A simple promise-based queueing system

Downloads

16

Readme

Qonductor

A simple promise-based queueing system for managing the order of operations

Installation

$ npm i qonductor ---save

Usage

Incorporate it into your project using any method that you like:

// ES2015
import Qonductor from 'qonductor';

// CommonJS
const Qonductor = require('qonductor').default;

// script
const Qonductor = window.Qonductor;

And then you can create a queue and start adding things!

const queue = new Qonductor();

const firstItem = queue.add((done) => {
  // ... do stuff
  done('stuff is done');
});

firstItem.then((data) => {
  console.log(data); // stuff is done
});

You can use .add() to add a function to the queue list, and the parameter done is passed as a callback to fire whenever you have completed your operation. This allows you to manage synchronous or asynchronous functions with the same fluid system.

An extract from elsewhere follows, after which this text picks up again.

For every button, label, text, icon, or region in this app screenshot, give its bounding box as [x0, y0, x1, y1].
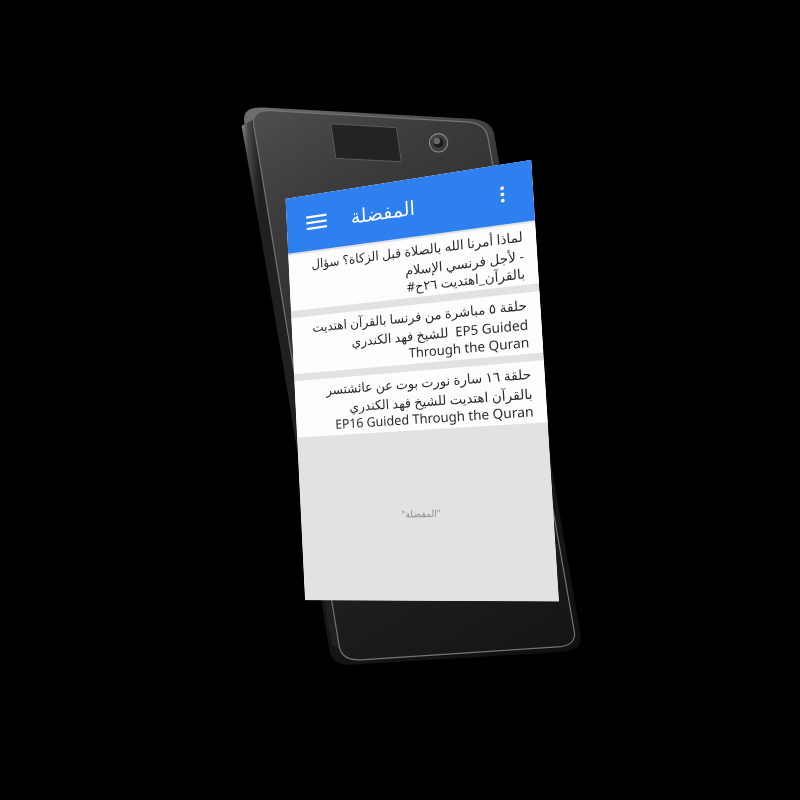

Also, notice that the done function is injected into the function you are passing to Qonductor. You can access the results of done as you would with a traditional promise, either .then() or .catch(). The first parameter you pass to done will be data returned in the .then(), however if you pass a second parameter that will be read as an error and reject the promise. Example:

const asyncItem = queue.add((done) => {
  fetch('/some/api/url')
    .then(response => response.json);
    .catch((error) => {
      done(null, error);
    })
    .then(data => done);
});

asyncItem
  .then((data) => {
    // json data accessible in here
  });
  .catch((error) => {
    // error accessible in here
  });

In addition to the traditional promise methods, you have the ability to cancel any particular queue item if it is the pending or running stage:

asyncItem.cancel('Some message you want to display in the error.');

This can also be fired from inside the function itself, for example if you wanted to cancel the promise on timeout of an AJAX call.

Methods

new Qonductor([options: object])

Creates a new queue based on the options you pass, or use the defaults if none are passed. The options available:

  • autoStart {boolean} defaults to true
    • Does the queue automatically start processing when items are added
  • keepHistory {boolean} defaults to true
    • Does the queue keep the completed items store (if false, it will delete the items upon completion)
  • maxConcurrency {number} defaults to 10
    • Maximum number of items to promise concurrently in the queue
  • type {string} valid values are "fifo", "lifo", and "siro", defaults to "fifo"
    • Order with which the queue should be processed
    • fifo = First In, First Out (start at the beginning of the line, end at the end)
    • lifo = Last In, First Out (start at the end of the line, end at the beginning)
    • siro = Serve In Random Order (random processing order)

.add(fn: function)

Adds the function to the queue to be processed. Additionally, if the queue is set to autoStart and the number of items is less than the maxConcurrency, it will begin processing the item.

.clear()

Cancels all remaining running / pending items in the queue.

.start()

If isRunning is set to false, then this is used to start the processing of items in the queue.

.stop()

This will set isRunning to false, which will prevent all items in PENDING state from being processed but keep them in the queue. Item's already in RUNNING state will finish as normal.

Global Methods

Qonductor.getDefaults()

Returns an object of the current global default values for Qonductor.

Qondocutr.resetDefaults()

If you have made any changes to the global default values, it returns them to their original values.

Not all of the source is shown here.